De la Vega enfatizó que la responsabilidad del Estado es actuar ante esta situación y afirmó que la presidenta Claudia Sheinbaum ha respondido con esta ley.
“No puede restringir la creatividad y no para imponer contenidos, sino para garantizar condiciones equitativas para que el cine mexicano tenga presencia, visibilidad y oportunidades reales, porque defender el cine nacional es un acto de defensa cultural”, garantizó.
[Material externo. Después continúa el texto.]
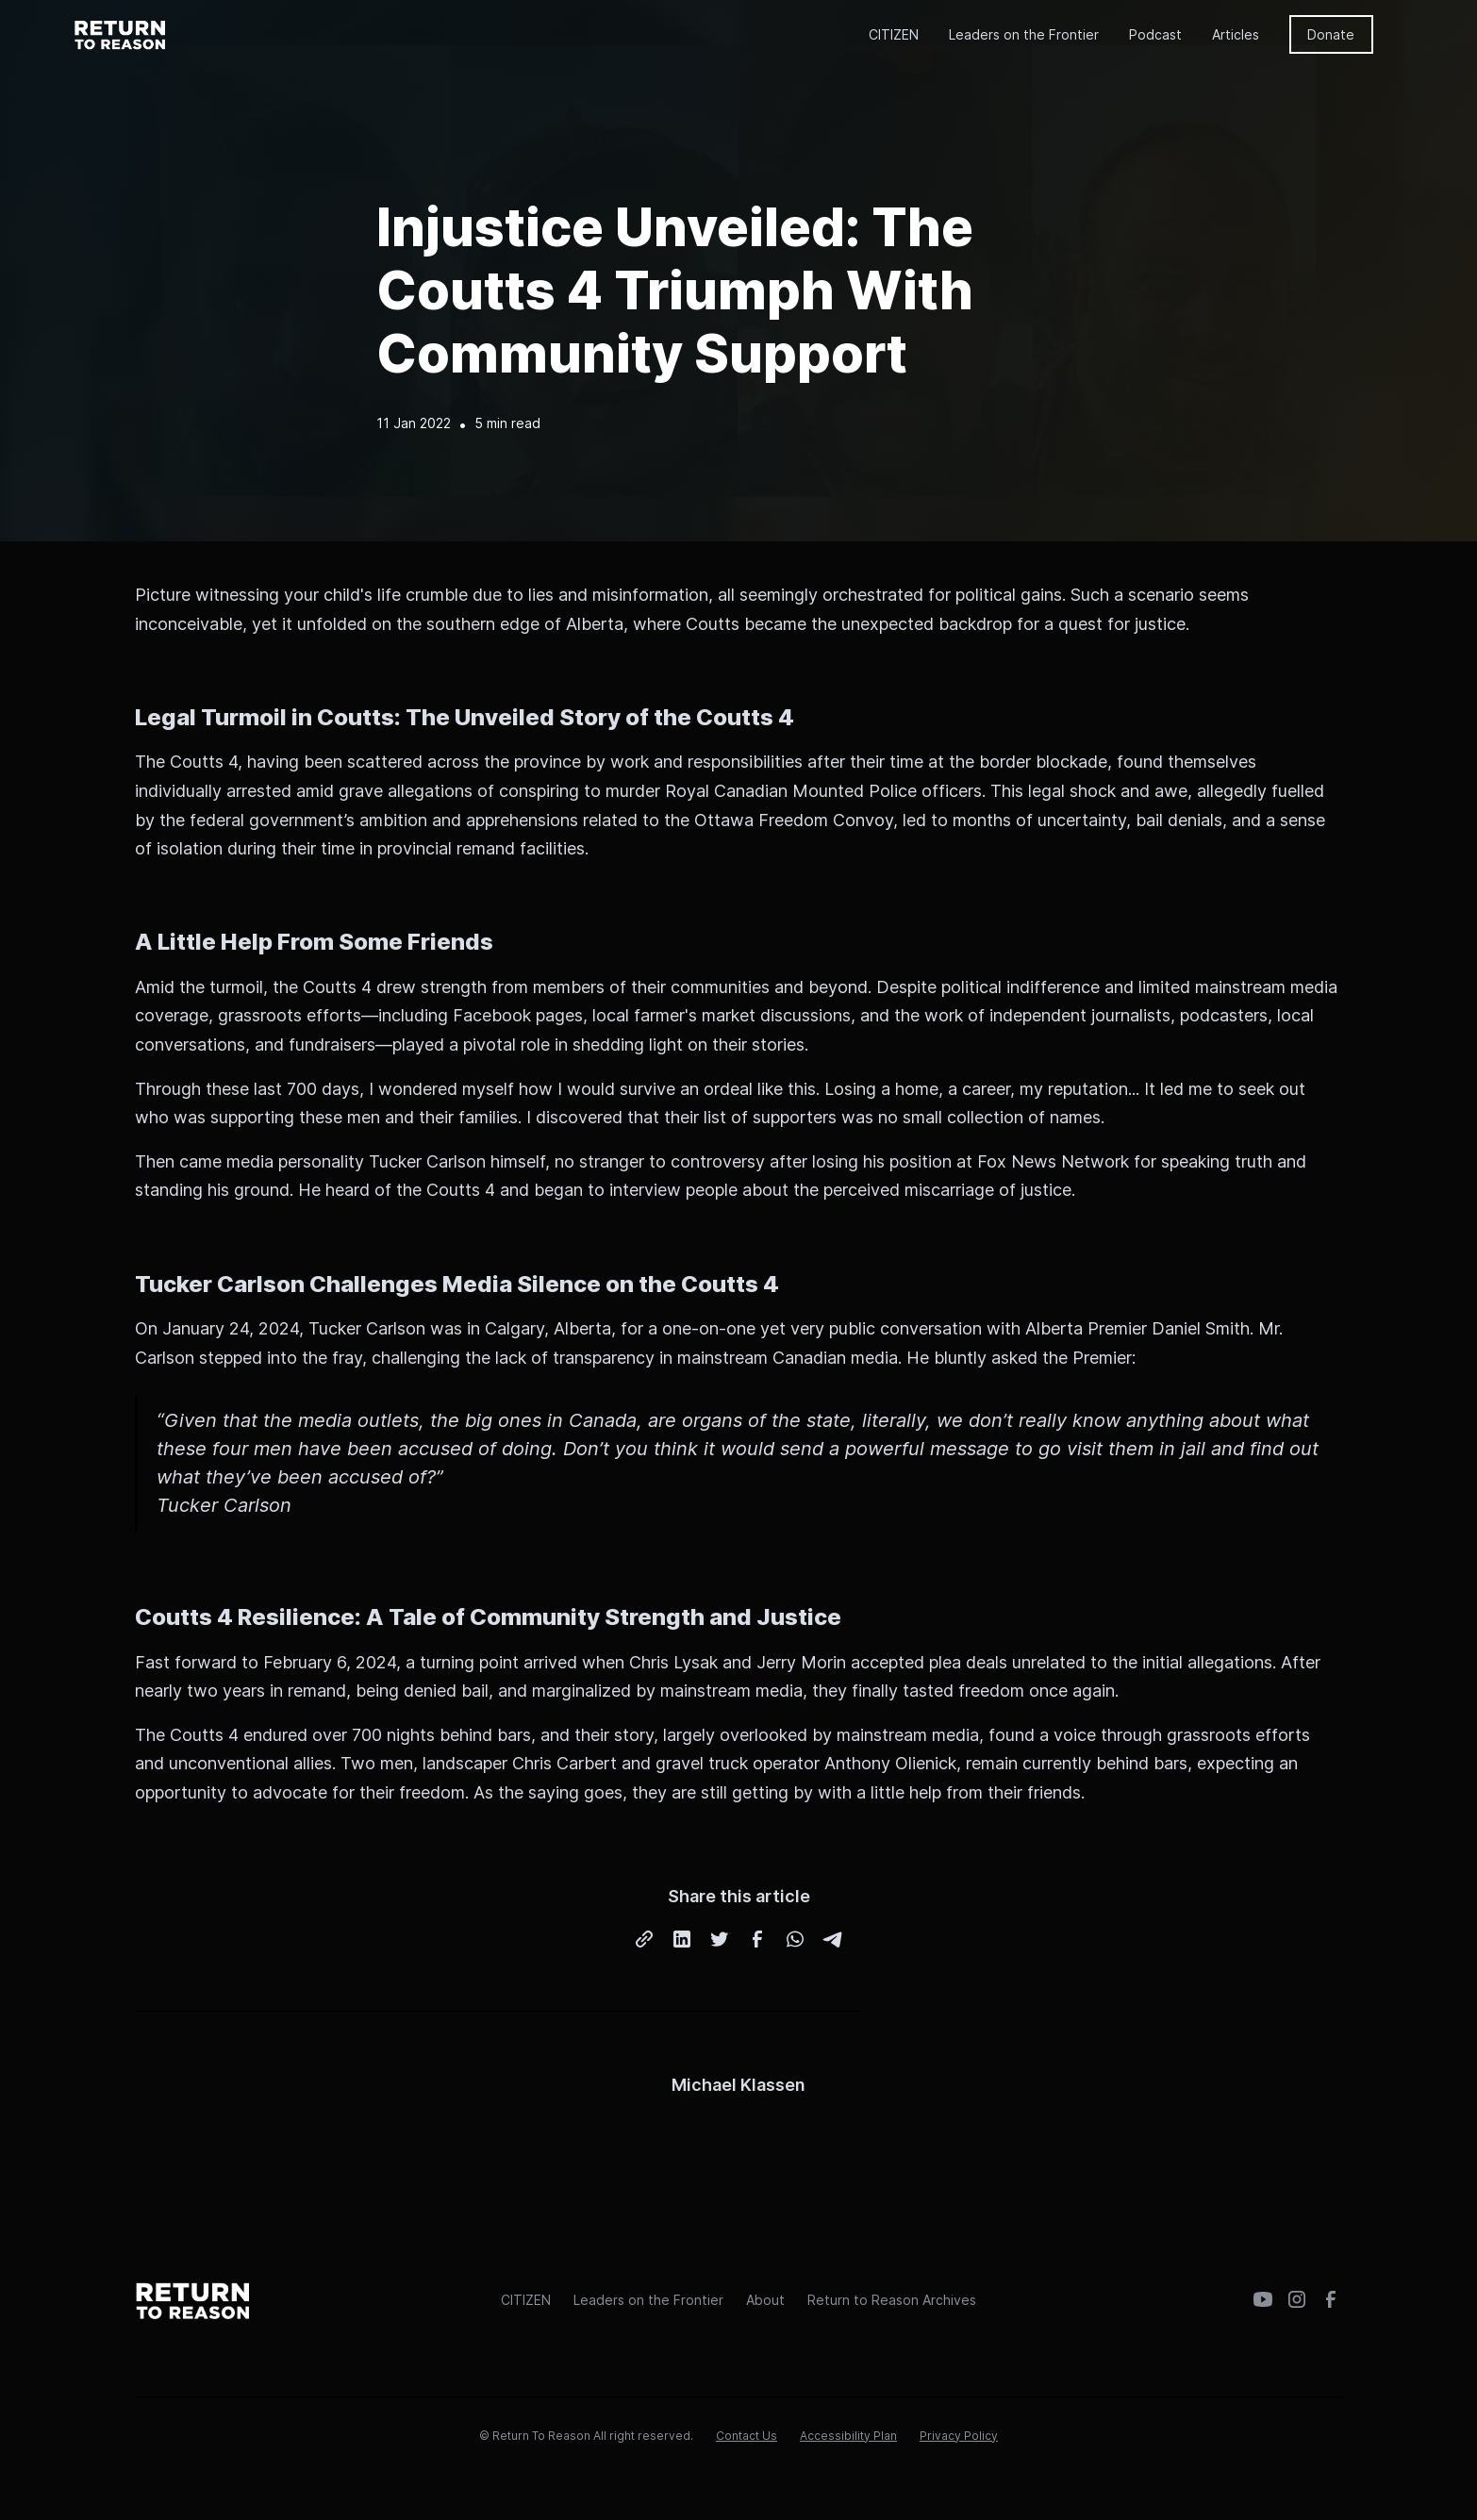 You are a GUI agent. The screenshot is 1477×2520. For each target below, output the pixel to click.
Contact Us (746, 2436)
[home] (121, 34)
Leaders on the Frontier (1024, 34)
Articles (1235, 34)
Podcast (1155, 34)
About (765, 2300)
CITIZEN (894, 34)
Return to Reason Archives (891, 2300)
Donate (1330, 34)
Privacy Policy (959, 2436)
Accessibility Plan (848, 2436) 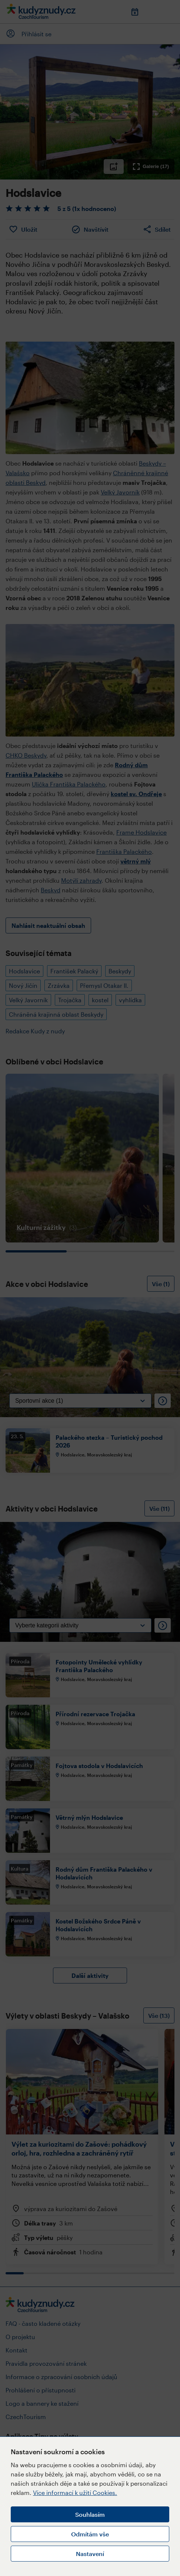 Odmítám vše (90, 2534)
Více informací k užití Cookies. (75, 2492)
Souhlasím (90, 2514)
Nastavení (90, 2553)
Principales disposiciones de la nueva ley
Entre las medidas clave que establece la nueva legislación, la morenista señaló una cuota mínima obligatoria del 10% del tiempo de exhibición en salas para obras nacionales, con una permanencia mínima de catorce días, lo que duplica el tiempo actual. También se incluye la obligación para las plataformas digitales de contar con una sección visible y permanente para contenidos mexicanos.
Además, se contemplan incentivos fiscales de hasta el 30% del costo de producción para generar empleos, fortalecer cadenas productivas y fomentar la inversión. La ley también promueve medidas de inclusión y accesibilidad, como subtitulaje y autodescripción para personas con discapacidad, así como apoyos para creadores indígenas y afromexicanos. Una disposición establece que una copia de cada película mexicana será resguardada en la Cineteca Nacional.
Posición de la oposición y advertencias
Desde la bancada de Movimiento Ciudadano, el diputado Gibrán Ramírez celebró que se corrija
“la tendencia del desprecio a la cultura que marcó el gobierno anterior”
, refiriéndose al primer gobierno de Morena. Sin embargo, expresó preocupación por la disponibilidad de presupuesto para implementar la ley, advirtiendo que legislar sin fondos genera expectativas que podrían no cumplirse.
La diputada Ofelia Jasso, del PRI, consideró que la ley intenta corregir los errores y el abandono a la industria durante el sexenio pasado, recordando que su partido ya había denunciado en 2020 los efectos de la desaparición de fondos como el Fidecine.
“Es así como esta ley viene a tapar un hoyo que abrió el propio gobierno de la Cuarta Transformación”, abundó.
Por su parte, el diputado panista Omar Antonio Borboa coincidió en que no se pueden ampliar derechos sin financiamiento y advirtió sobre posibles riesgos en materia de competencia económica y conflictos con tratados internacionales, señalando que la industria es parte de un mercado global.